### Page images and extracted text
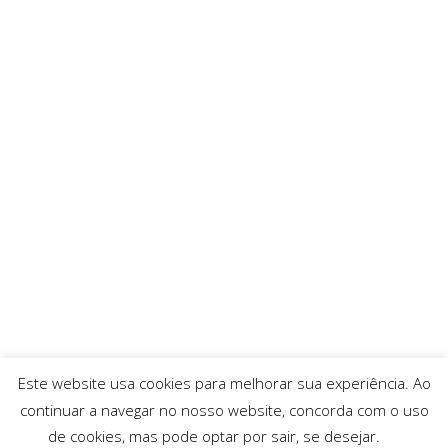
Este website usa cookies para melhorar sua experiência. Ao
continuar a navegar no nosso website, concorda com o uso
de cookies, mas pode optar por sair, se desejar.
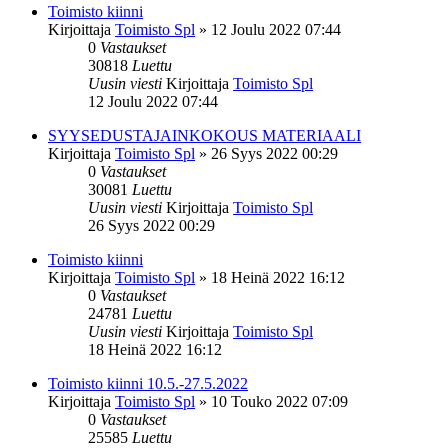
Toimisto kiinni
Kirjoittaja
Toimisto Spl
»
12 Joulu 2022 07:44
0
Vastaukset
30818
Luettu
Uusin viesti
Kirjoittaja
Toimisto Spl
12 Joulu 2022 07:44
SYYSEDUSTAJAINKOKOUS MATERIAALI
Kirjoittaja
Toimisto Spl
»
26 Syys 2022 00:29
0
Vastaukset
30081
Luettu
Uusin viesti
Kirjoittaja
Toimisto Spl
26 Syys 2022 00:29
Toimisto kiinni
Kirjoittaja
Toimisto Spl
»
18 Heinä 2022 16:12
0
Vastaukset
24781
Luettu
Uusin viesti
Kirjoittaja
Toimisto Spl
18 Heinä 2022 16:12
Toimisto kiinni 10.5.-27.5.2022
Kirjoittaja
Toimisto Spl
»
10 Touko 2022 07:09
0
Vastaukset
25585
Luettu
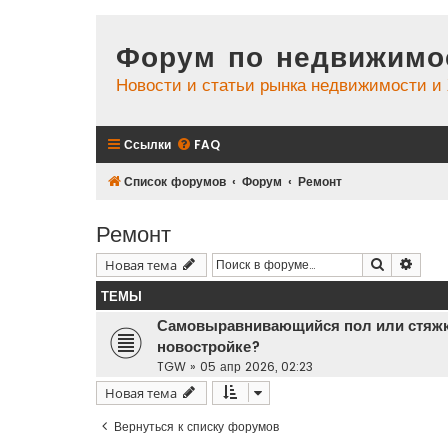
Форум по недвижимо
Новости и статьи рынка недвижимости 
Ссылки
FAQ
Список форумов
Форум
Ремонт
Ремонт
Поиск
Расш
Новая тема
ТЕМЫ
Самовыравнивающийся пол или стяжка
новостройке?
TGW
»
05 апр 2026, 02:23
Новая тема
Вернуться к списку форумов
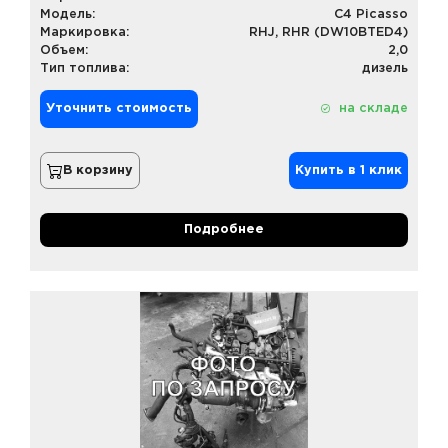
Модель:
C4 Picasso
Маркировка:
RHJ, RHR (DW10BTED4)
Объем:
2,0
Тип топлива:
дизель
Уточнить стоимость
на складе
В корзину
Купить в 1 клик
Подробнее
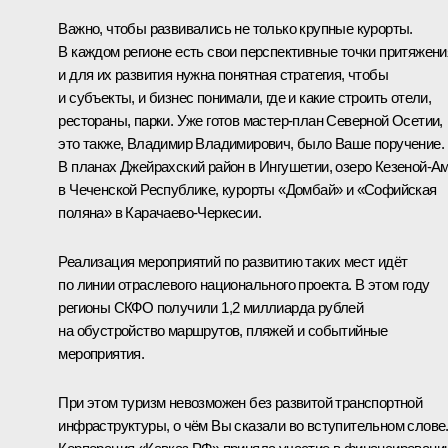
Важно, чтобы развивались не только крупные курорты.
В каждом регионе есть свои перспективные точки притяжени
и для их развития нужна понятная стратегия, чтобы
и субъекты, и бизнес понимали, где и какие строить отели,
рестораны, парки. Уже готов мастер-план Северной Осетии,
это также, Владимир Владимирович, было Ваше поручение.
В планах Джейрахский район в Ингушетии, озеро Кезеной-А
в Чеченской Республике, курорты «Домбай» и «Софийская
поляна» в Карачаево-Черкесии.
Реализация мероприятий по развитию таких мест идёт
по линии отраслевого национального проекта. В этом году
регионы СКФО получили 1,2 миллиарда рублей
на обустройство маршрутов, пляжей и событийные
мероприятия.
При этом туризм невозможен без развитой транспортной
инфраструктуры, о чём Вы сказали во вступительном слове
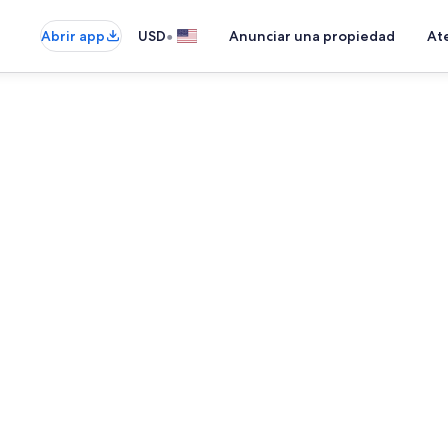
•
Abrir app
USD
Anunciar una propiedad
Ate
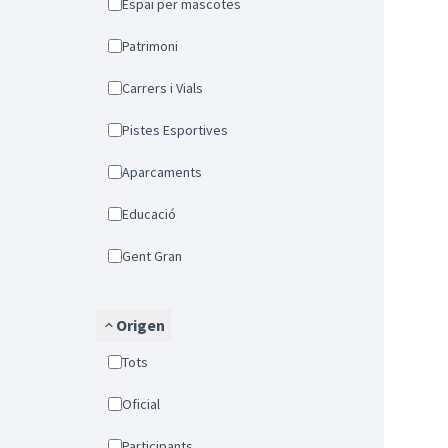
Espai per mascotes
Patrimoni
Carrers i Vials
Pistes Esportives
Aparcaments
Educació
Gent Gran
Origen
Tots
Oficial
Participants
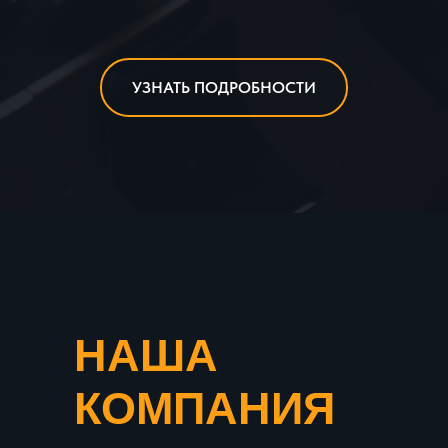
УЗНАТЬ ПОДРОБНОСТИ
НАША
КОМПАНИЯ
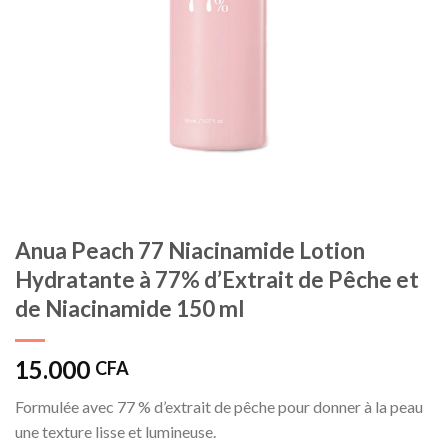
Anua Peach 77 Niacinamide Lotion
Hydratante à 77% d’Extrait de Pêche et
de Niacinamide 150 ml
15.000
CFA
Formulée avec 77 % d’extrait de pêche pour donner à la peau
une texture lisse et lumineuse.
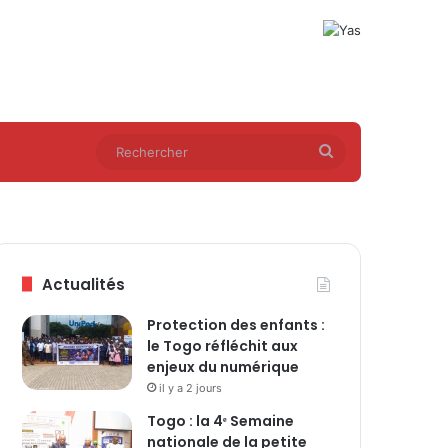
Rechercher
Actualités
Protection des enfants :
le Togo réfléchit aux
enjeux du numérique
il y a 2 jours
Togo : la 4ᵉ Semaine
nationale de la petite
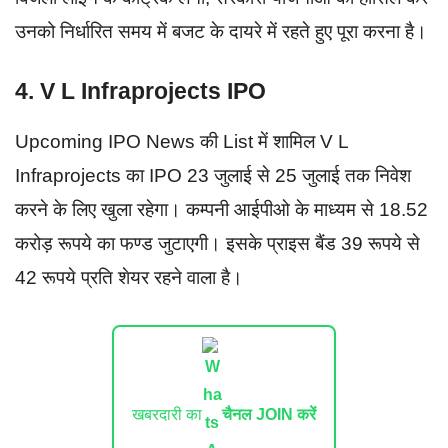
उनको निर्धारित समय में बजट के दायरे में रहते हुए पूरा करना है।
4. V L Infraprojects IPO
Upcoming IPO News की List में शामिल V L
Infraprojects का IPO 23 जुलाई से 25 जुलाई तक निवेश
करने के लिए खुला रहेगा। कम्पनी आईपीओ के माध्यम से 18.52
करोड़ रूपये का फण्ड जुटाएगी। इसके प्राइस बैंड 39 रूपये से
42 रूपये प्रति शेयर रहने वाला है।
खबरदारी का
चैनल JOIN करें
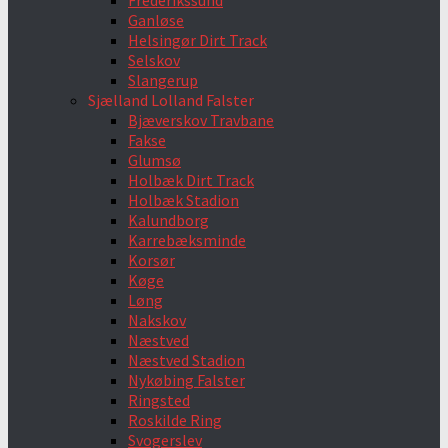
Frederikssund
Ganløse
Helsingør Dirt Track
Selskov
Slangerup
Sjælland Lolland Falster
Bjæverskov Travbane
Fakse
Glumsø
Holbæk Dirt Track
Holbæk Stadion
Kalundborg
Karrebæksminde
Korsør
Køge
Løng
Nakskov
Næstved
Næstved Stadion
Nykøbing Falster
Ringsted
Roskilde Ring
Svogerslev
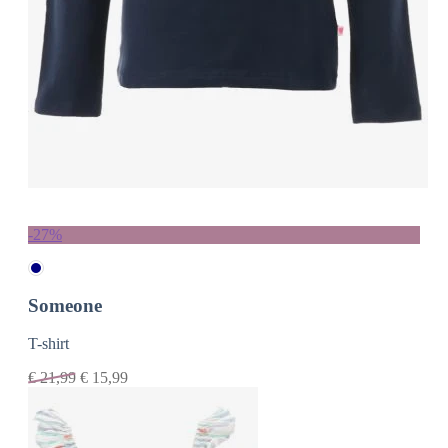
-27%
Someone
T-shirt
€
21,99
€
15,99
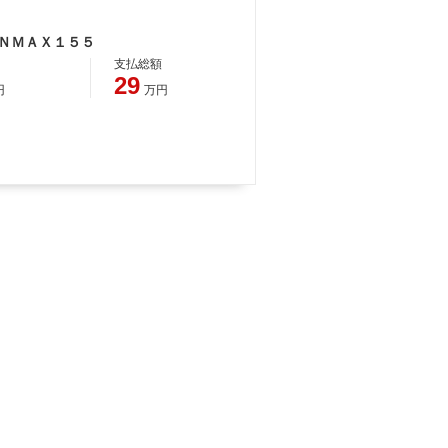
 ＮＭＡＸ１５５
支払総額
29
円
万円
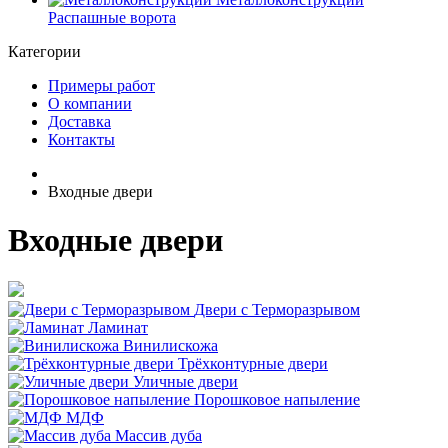
Распашные ворота
Категории
Примеры работ
О компании
Доставка
Контакты
Входные двери
Входные двери
Двери с Терморазрывом
Ламинат
Винилискожа
Трёхконтурные двери
Уличные двери
Порошковое напыление
МДФ
Массив дуба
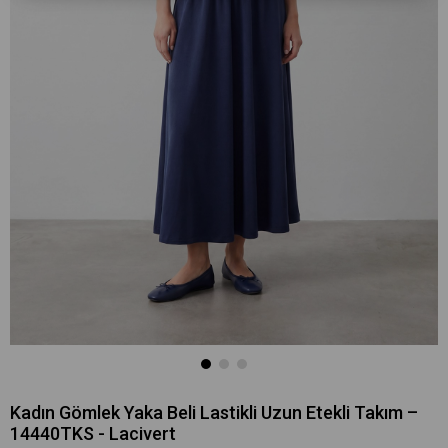
Kadın Gömlek Yaka Beli Lastikli Uzun Etekli Takım –
14440TKS - Lacivert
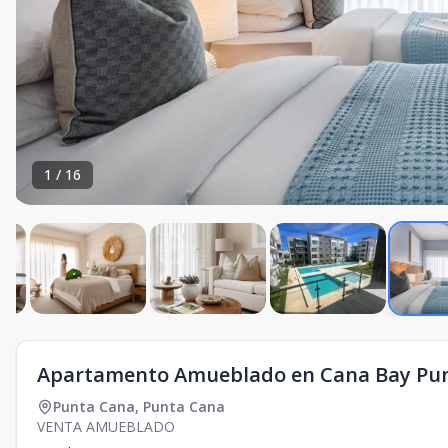
1
/
16
Apartamento Amueblado en Cana Bay Punt
Punta Cana
,
Punta Cana
VENTA AMUEBLADO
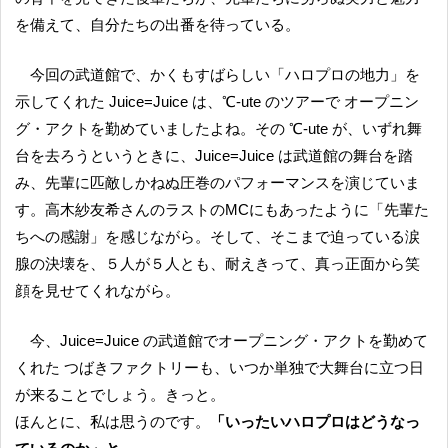
を備えて、自分たちの出番を待っている。
今回の武道館で、かくもすばらしい「ハロプロの地力」を
示してくれた Juice=Juice は、℃-ute のツアーで オープニン
グ・アクトを勤めていましたよね。その ℃-ute が、いずれ舞
台を去ろうというときに、Juice=Juice は武道館の舞台を踏
み、先輩に匹敵しかねぬ圧巻のパフォーマンスを演じていま
す。高木紗友希さんのラストのMCにもあったように「先輩た
ちへの感謝」を感じながら。そして、そこまで迫っている涙
腺の決壊を、５人が５人とも、耐えきって、真っ正面から笑
顔を見せてくれながら。
今、Juice=Juice の武道館でオープニング・アクトを勤めて
くれた つばきファクトリーも、いつか単独で大舞台に立つ日
が来ることでしょう。きっと。
ほんとに、私は思うのです。
「いったいハロプロはどうなっ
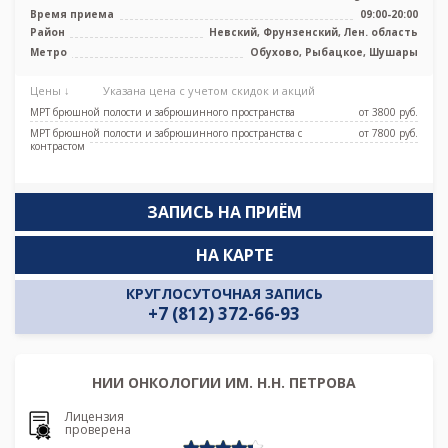
Тесла, УЗИ, Рентген
Время приема
09:00-20:00
Район
Невский, Фрунзенский, Лен. область
Метро
Обухово, Рыбацкое, Шушары
Цены ↓
Указана цена с учетом скидок и акций
МРТ брюшной полости и забрюшинного пространства
от 3800 pуб.
МРТ брюшной полости и забрюшинного пространства с
от 7800 pуб.
контрастом
ЗАПИСЬ НА ПРИЁМ
НА КАРТЕ
КРУГЛОСУТОЧНАЯ ЗАПИСЬ
+7 (812) 372-66-93
НИИ ОНКОЛОГИИ ИМ. Н.Н. ПЕТРОВА
Лицензия
проверена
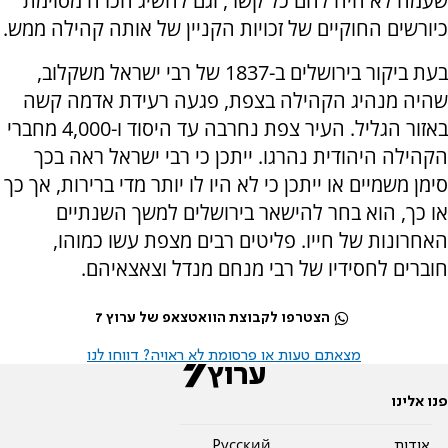
שעמה לא היה להם כל קשר, וגם להשיג הכרה מסוימת
כיורשים החוקיים של זכויות הקניין של אותה קהילה ממש.
בעת ביקור בירושלים ב-1837 של רבי ישראל משקלוב,
שהיה מנהיג הקהילה בצפת, פגעה רעידת אדמה קשה
באזור הגליל. העיר צפת נחרבה עד היסוד ו-4,000 מחברי
הקהילה היהודית נהרגו. ייתכן כי רבי ישראל ראה בכך
סימן משמיים או ייתכן כי לא היו לו יותר מדי ברירות, אך כך
או כך, הוא בחר להישאר בירושלים למשך השנתיים
האחרונות של חייו. פליטים רבים מצפת עשו כמוהו,
חוברים לחסידיו של רבי מנחם מנדל וצאצאיהם.
הצטרפו לקבוצת הוואטצאפ של ערוץ 7
מצאתם טעות או פרסומת לא ראויה? דווחו לנו
פנו אלינו
אודות
Pусский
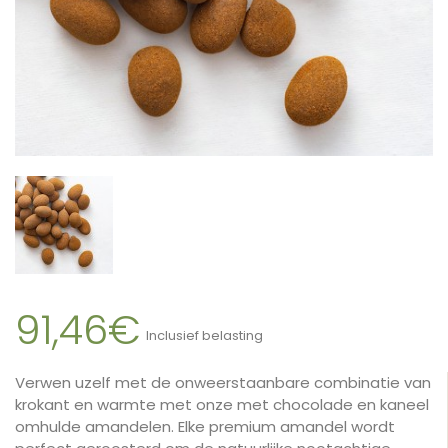
91,46€
Inclusief belasting
Verwen uzelf met de onweerstaanbare combinatie van
krokant en warmte met onze met chocolade en kaneel
omhulde amandelen. Elke premium amandel wordt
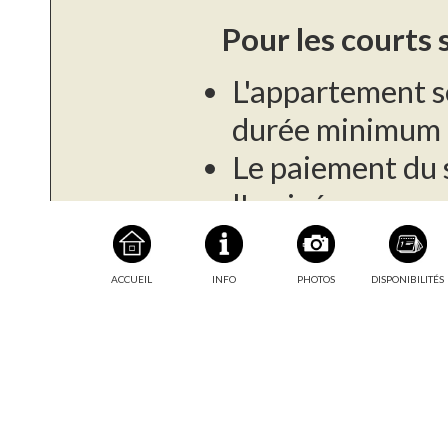
Pour les courts 
L'appartement s
durée minimum d
Le paiement du s
l'arrivée.
Une caution de 
demandé à l'arr
ACCUEIL
INFO
PHOTOS
DISPONIBILITÉS
Taxe de séjour :
Pour les longs s
Cet appartement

### WHAT TO WORK ON
Nothing in the records should be changed in the copy, but the pictures must be left out.

### ANSWER TO THE PROBLEM
Este website usa cookies para melhorar sua experiência. Ao
continuar a navegar no nosso website, concorda com o uso
de cookies, mas pode optar por sair, se desejar.
Toimisto kiinni
Kirjoittaja
Toimisto Spl
»
12 Joulu 2022 07:44
0
Vastaukset
30818
Luettu
Uusin viesti
Kirjoittaja
Toimisto Spl
12 Joulu 2022 07:44
SYYSEDUSTAJAINKOKOUS MATERIAALI
Kirjoittaja
Toimisto Spl
»
26 Syys 2022 00:29
0
Vastaukset
30081
Luettu
Uusin viesti
Kirjoittaja
Toimisto Spl
26 Syys 2022 00:29
Toimisto kiinni
Kirjoittaja
Toimisto Spl
»
18 Heinä 2022 16:12
0
Vastaukset
24781
Luettu
Uusin viesti
Kirjoittaja
Toimisto Spl
18 Heinä 2022 16:12
Toimisto kiinni 10.5.-27.5.2022
Kirjoittaja
Toimisto Spl
»
10 Touko 2022 07:09
0
Vastaukset
25585
Luettu
Форум по недвижимо
Новости и статьи рынка недвижимости 
Ссылки
FAQ
Список форумов
Форум
Ремонт
Ремонт
Поиск
Расш
Новая тема
ТЕМЫ
Самовыравнивающийся пол или стяжка
новостройке?
TGW
»
05 апр 2026, 02:23
Новая тема
Вернуться к списку форумов
Модель:
C4 Picasso
Маркировка:
RHJ, RHR (DW10BTED4)
Объем:
2,0
Тип топлива:
дизель
Уточнить стоимость
на складе
В корзину
Купить в 1 клик
Подробнее
Важно, чтобы развивались не только крупные курорты.
В каждом регионе есть свои перспективные точки притяжени
и для их развития нужна понятная стратегия, чтобы
и субъекты, и бизнес понимали, где и какие строить отели,
рестораны, парки. Уже готов мастер-план Северной Осетии,
это также, Владимир Владимирович, было Ваше поручение.
В планах Джейрахский район в Ингушетии, озеро Кезеной-А
в Чеченской Республике, курорты «Домбай» и «Софийская
поляна» в Карачаево-Черкесии.
Реализация мероприятий по развитию таких мест идёт
по линии отраслевого национального проекта. В этом году
регионы СКФО получили 1,2 миллиарда рублей
на обустройство маршрутов, пляжей и событийные
мероприятия.
При этом туризм невозможен без развитой транспортной
инфраструктуры, о чём Вы сказали во вступительном слове
•
Abrir app
USD
Anunciar una propiedad
Ate
Espai per mascotes
Patrimoni
Carrers i Vials
Pistes Esportives
Aparcaments
Educació
Gent Gran
Origen
Tots
Oficial
Participants
УЗНАТЬ ПОДРОБНОСТИ
НАША
КОМПАНИЯ
Anua Peach 77 Niacinamide Lotion
Hydratante à 77% d’Extrait de Pêche et
de Niacinamide 150 ml
15.000
CFA
Formulée avec 77 % d’extrait de pêche pour donner à la peau
une texture lisse et lumineuse.
Rechercher
Actualités
Protection des enfants :
le Togo réfléchit aux
enjeux du numérique
il y a 2 jours
Togo : la 4ᵉ Semaine
nationale de la petite
उनको निर्धारित समय में बजट के दायरे में रहते हुए पूरा करना है।
4. V L Infraprojects IPO
Upcoming IPO News की List में शामिल V L
Infraprojects का IPO 23 जुलाई से 25 जुलाई तक निवेश
करने के लिए खुला रहेगा। कम्पनी आईपीओ के माध्यम से 18.52
करोड़ रूपये का फण्ड जुटाएगी। इसके प्राइस बैंड 39 रूपये से
42 रूपये प्रति शेयर रहने वाला है।
खबरदारी का
चैनल JOIN करें
Frederikssund
Ganløse
Helsingør Dirt Track
Selskov
Slangerup
Sjælland Lolland Falster
Bjæverskov Travbane
Fakse
Glumsø
Holbæk Dirt Track
Holbæk Stadion
Kalundborg
Karrebæksminde
Korsør
Køge
Løng
Nakskov
Næstved
Næstved Stadion
Nykøbing Falster
Ringsted
Roskilde Ring
Svogerslev
-27%
Someone
T-shirt
€
21,99
€
15,99
 ＮＭＡＸ１５５
支払総額
29
円
万円
Распашные ворота
Категории
Примеры работ
О компании
Доставка
Контакты
Входные двери
Входные двери
Двери с Терморазрывом
Ламинат
Винилискожа
Трёхконтурные двери
Уличные двери
Порошковое напыление
МДФ
Массив дуба
Kadın Gömlek Yaka Beli Lastikli Uzun Etekli Takım –
14440TKS - Lacivert
1
/
16
Apartamento Amueblado en Cana Bay Punt
Punta Cana
,
Punta Cana
VENTA AMUEBLADO
を備えて、自分たちの出番を待っている。
今回の武道館で、かくもすばらしい「ハロプロの地力」を
示してくれた Juice=Juice は、℃-ute のツアーで オープニン
グ・アクトを勤めていましたよね。その ℃-ute が、いずれ舞
台を去ろうというときに、Juice=Juice は武道館の舞台を踏
み、先輩に匹敵しかねぬ圧巻のパフォーマンスを演じていま
す。高木紗友希さんのラストのMCにもあったように「先輩た
ちへの感謝」を感じながら。そして、そこまで迫っている涙
腺の決壊を、５人が５人とも、耐えきって、真っ正面から笑
顔を見せてくれながら。
今、Juice=Juice の武道館でオープニング・アクトを勤めて
くれた つばきファクトリーも、いつか単独で大舞台に立つ日
が来ることでしょう。きっと。
ほんとに、私は思うのです。
「いったいハロプロはどうなっ
Тесла, УЗИ, Рентген
Время приема
09:00-20:00
Район
Невский, Фрунзенский, Лен. область
Метро
Обухово, Рыбацкое, Шушары
Цены ↓
Указана цена с учетом скидок и акций
МРТ брюшной полости и забрюшинного пространства
от 3800 pуб.
МРТ брюшной полости и забрюшинного пространства с
от 7800 pуб.
контрастом
ЗАПИСЬ НА ПРИЁМ
НА КАРТЕ
КРУГЛОСУТОЧНАЯ ЗАПИСЬ
+7 (812) 372-66-93
НИИ ОНКОЛОГИИ ИМ. Н.Н. ПЕТРОВА
Лицензия
проверена
שעמה לא היה להם כל קשר, וגם להשיג הכרה מסוימת
כיורשים החוקיים של זכויות הקניין של אותה קהילה ממש.
בעת ביקור בירושלים ב-1837 של רבי ישראל משקלוב,
שהיה מנהיג הקהילה בצפת, פגעה רעידת אדמה קשה
באזור הגליל. העיר צפת נחרבה עד היסוד ו-4,000 מחברי
הקהילה היהודית נהרגו. ייתכן כי רבי ישראל ראה בכך
סימן משמיים או ייתכן כי לא היו לו יותר מדי ברירות, אך כך
או כך, הוא בחר להישאר בירושלים למשך השנתיים
האחרונות של חייו. פליטים רבים מצפת עשו כמוהו,
חוברים לחסידיו של רבי מנחם מנדל וצאצאיהם.
הצטרפו לקבוצת הוואטצאפ של ערוץ 7
מצאתם טעות או פרסומת לא ראויה? דווחו לנו
פנו אלינו
אודות
Pусский
91,46€
Inclusief belasting
Verwen uzelf met de onweerstaanbare combinatie van
krokant en warmte met onze met chocolade en kaneel
omhulde amandelen. Elke premium amandel wordt
Pour les courts 
L'appartement s
durée minimum d
Le paiement du s
l'arrivée.
Une caution de 
demandé à l'arr
ACCUEIL
INFO
PHOTOS
DISPONIBILITÉS
Taxe de séjour :
Pour les longs s
Cet appartement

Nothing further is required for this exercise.